■ Activity
Would you restate each line of the data below word for word, without its pictures?

[[ Extracted data open ]]

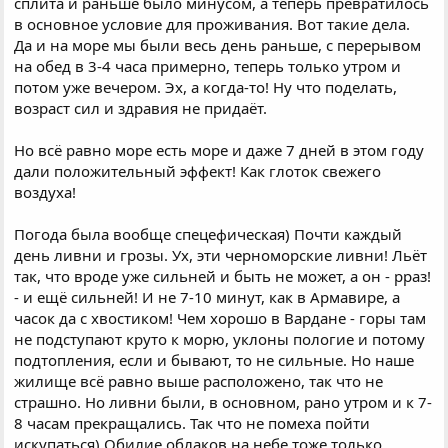
сплита и раньше было минусом, а теперь превратилось
в основное условие для проживания. Вот такие дела.
Да и на море мы были весь день раньше, с перерывом
на обед в 3-4 часа примерно, теперь только утром и
потом уже вечером. Эх, а когда-то! Ну что поделать,
возраст сил и здравия не придаёт.
Но всё равно море есть море и даже 7 дней в этом году
дали положительный эффект! Как глоток свежего
воздуха!
Погода была вообще спецефическая) Почти каждый
день ливни и грозы. Ух, эти черноморские ливни! Льёт
так, что вроде уже сильней и быть не может, а он - рраз!
- и ещё сильней! И не 7-10 минут, как в Армавире, а
часок да с хвостиком! Чем хорошо в Вардане - горы там
не подступают круто к морю, уклоны пологие и потому
подтопления, если и бывают, то не сильные. Но наше
жилище всё равно выше расположено, так что не
страшно. Но ливни были, в основном, рано утром и к 7-
8 часам прекращались. Так что не помеха пойти
искупаться) Обилие облаков на небе тоже только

[[ Extracted data closed ]]

■ Answer section
сплита и раньше было минусом, а теперь превратилось
в основное условие для проживания. Вот такие дела.
Да и на море мы были весь день раньше, с перерывом
на обед в 3-4 часа примерно, теперь только утром и
потом уже вечером. Эх, а когда-то! Ну что поделать,
возраст сил и здравия не придаёт.
Но всё равно море есть море и даже 7 дней в этом году
дали положительный эффект! Как глоток свежего
воздуха!
Погода была вообще спецефическая) Почти каждый
день ливни и грозы. Ух, эти черноморские ливни! Льёт
так, что вроде уже сильней и быть не может, а он - рраз!
- и ещё сильней! И не 7-10 минут, как в Армавире, а
часок да с хвостиком! Чем хорошо в Вардане - горы там
не подступают круто к морю, уклоны пологие и потому
подтопления, если и бывают, то не сильные. Но наше
жилище всё равно выше расположено, так что не
страшно. Но ливни были, в основном, рано утром и к 7-
8 часам прекращались. Так что не помеха пойти
искупаться) Обилие облаков на небе тоже только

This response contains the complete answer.